- _The task_: Among the entries, find the lines with the string "לנהוג" and report them.
'''
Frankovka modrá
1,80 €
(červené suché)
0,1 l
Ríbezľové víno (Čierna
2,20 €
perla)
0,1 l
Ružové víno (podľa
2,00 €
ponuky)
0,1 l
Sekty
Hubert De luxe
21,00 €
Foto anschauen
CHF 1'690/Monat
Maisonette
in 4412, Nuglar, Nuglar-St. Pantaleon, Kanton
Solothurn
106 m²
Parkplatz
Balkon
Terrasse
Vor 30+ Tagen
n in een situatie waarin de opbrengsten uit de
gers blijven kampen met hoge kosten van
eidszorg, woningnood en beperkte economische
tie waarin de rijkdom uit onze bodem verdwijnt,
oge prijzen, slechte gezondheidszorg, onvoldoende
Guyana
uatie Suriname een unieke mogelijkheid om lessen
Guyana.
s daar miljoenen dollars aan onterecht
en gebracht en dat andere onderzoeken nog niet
'''
'''
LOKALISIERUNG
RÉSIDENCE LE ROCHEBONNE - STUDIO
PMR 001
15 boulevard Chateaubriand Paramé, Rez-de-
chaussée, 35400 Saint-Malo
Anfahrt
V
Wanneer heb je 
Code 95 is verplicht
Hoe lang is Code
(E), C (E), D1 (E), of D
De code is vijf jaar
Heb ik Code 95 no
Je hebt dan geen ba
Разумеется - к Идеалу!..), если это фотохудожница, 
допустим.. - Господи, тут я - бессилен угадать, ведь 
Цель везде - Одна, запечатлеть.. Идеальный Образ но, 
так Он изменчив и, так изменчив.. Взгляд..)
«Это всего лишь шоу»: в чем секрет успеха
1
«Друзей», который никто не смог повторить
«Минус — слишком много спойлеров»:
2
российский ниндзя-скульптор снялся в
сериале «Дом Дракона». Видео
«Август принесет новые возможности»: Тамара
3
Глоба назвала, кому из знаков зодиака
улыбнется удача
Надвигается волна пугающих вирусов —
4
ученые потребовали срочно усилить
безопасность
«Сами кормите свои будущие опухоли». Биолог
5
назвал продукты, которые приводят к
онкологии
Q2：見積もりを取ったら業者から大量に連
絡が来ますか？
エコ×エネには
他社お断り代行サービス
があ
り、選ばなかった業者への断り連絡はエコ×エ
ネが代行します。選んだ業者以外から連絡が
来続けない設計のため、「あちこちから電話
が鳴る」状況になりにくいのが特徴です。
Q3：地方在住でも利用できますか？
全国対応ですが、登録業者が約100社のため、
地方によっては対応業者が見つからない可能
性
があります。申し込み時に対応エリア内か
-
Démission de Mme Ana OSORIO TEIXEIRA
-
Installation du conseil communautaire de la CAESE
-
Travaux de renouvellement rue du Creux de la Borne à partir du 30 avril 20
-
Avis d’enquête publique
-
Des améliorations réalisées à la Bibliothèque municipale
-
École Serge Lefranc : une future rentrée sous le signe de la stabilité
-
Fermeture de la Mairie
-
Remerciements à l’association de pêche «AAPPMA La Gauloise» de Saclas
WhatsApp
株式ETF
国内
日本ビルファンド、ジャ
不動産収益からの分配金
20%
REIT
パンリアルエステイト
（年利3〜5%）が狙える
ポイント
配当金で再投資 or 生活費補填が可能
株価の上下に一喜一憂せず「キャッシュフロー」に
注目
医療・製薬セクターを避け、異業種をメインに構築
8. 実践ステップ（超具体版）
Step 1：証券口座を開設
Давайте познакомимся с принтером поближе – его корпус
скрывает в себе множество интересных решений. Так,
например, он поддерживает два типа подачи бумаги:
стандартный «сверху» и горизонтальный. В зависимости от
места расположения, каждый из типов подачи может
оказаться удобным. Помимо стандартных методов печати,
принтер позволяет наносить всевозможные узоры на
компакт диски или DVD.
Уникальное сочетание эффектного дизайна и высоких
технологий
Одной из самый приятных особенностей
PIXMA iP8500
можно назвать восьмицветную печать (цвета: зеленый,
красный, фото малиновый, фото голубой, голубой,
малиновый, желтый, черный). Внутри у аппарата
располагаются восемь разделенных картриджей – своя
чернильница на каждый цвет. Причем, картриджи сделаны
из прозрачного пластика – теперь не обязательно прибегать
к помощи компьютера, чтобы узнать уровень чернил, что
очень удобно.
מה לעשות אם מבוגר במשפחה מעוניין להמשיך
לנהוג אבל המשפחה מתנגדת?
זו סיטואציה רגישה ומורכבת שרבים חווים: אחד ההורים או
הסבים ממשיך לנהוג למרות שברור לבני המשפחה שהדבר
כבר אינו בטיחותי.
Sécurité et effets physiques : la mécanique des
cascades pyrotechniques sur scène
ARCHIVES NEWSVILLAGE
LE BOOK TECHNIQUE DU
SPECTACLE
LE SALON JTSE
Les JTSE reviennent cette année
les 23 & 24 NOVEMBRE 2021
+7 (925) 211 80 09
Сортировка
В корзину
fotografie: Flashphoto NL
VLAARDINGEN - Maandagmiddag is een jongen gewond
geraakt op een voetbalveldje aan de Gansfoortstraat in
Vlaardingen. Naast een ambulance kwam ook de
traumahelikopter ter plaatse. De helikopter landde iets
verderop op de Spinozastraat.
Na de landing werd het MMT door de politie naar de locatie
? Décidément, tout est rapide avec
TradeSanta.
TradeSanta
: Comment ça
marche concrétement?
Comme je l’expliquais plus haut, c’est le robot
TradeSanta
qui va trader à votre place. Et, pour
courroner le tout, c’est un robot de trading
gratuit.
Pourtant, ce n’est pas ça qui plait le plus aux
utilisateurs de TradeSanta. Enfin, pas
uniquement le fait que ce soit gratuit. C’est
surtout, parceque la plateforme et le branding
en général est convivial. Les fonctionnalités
'''
'''
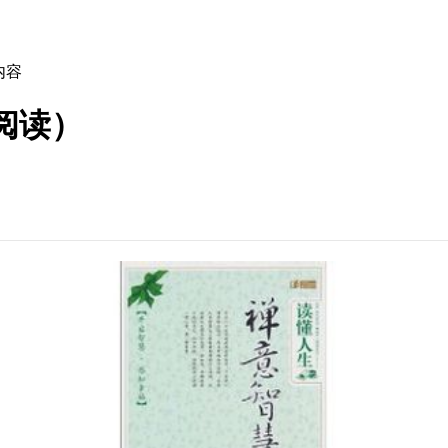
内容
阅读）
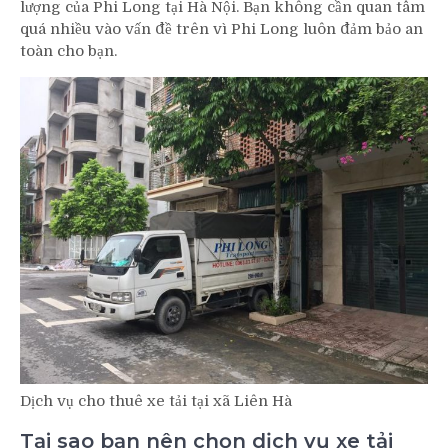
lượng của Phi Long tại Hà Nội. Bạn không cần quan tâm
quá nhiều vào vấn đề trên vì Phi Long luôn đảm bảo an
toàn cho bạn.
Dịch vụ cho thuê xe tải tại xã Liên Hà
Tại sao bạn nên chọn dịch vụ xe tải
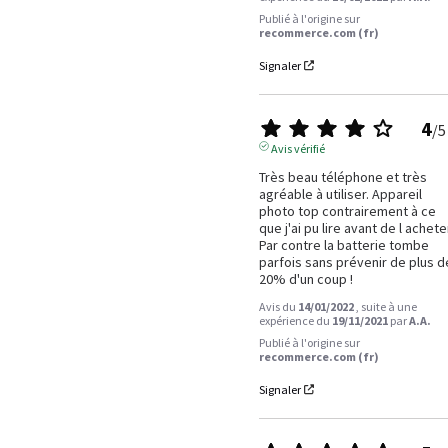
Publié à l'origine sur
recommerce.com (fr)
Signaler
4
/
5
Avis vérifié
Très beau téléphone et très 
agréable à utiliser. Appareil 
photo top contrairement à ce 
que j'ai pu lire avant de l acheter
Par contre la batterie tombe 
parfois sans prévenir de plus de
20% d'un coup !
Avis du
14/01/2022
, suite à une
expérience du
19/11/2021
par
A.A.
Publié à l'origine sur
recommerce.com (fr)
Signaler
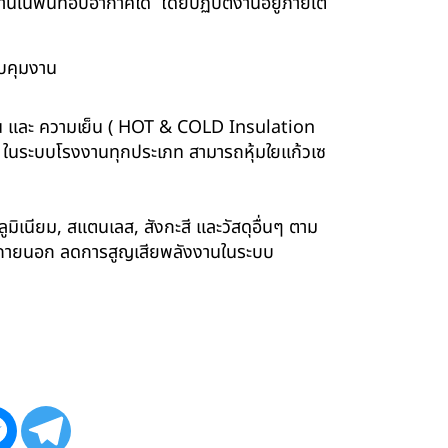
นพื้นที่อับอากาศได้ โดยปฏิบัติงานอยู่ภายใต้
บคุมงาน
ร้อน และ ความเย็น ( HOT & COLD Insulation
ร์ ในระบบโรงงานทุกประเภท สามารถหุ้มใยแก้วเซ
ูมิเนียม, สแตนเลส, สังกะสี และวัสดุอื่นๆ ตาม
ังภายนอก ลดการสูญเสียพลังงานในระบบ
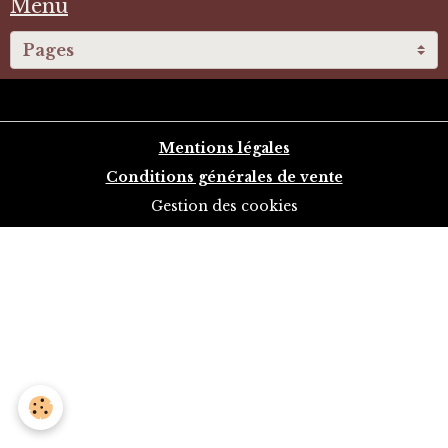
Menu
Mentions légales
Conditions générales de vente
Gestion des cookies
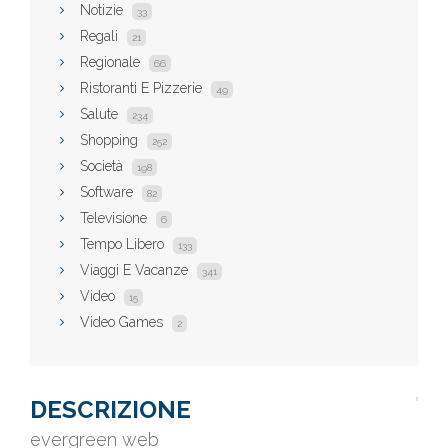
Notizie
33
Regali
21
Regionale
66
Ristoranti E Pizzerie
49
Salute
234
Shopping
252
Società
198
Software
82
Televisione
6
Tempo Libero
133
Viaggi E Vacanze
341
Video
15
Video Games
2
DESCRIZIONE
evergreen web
'''
- _Reply_:
לנהוג אבל המשפחה מתנגדת?
הסבים ממשיך לנהוג למרות שברור לבני המשפחה שהדבר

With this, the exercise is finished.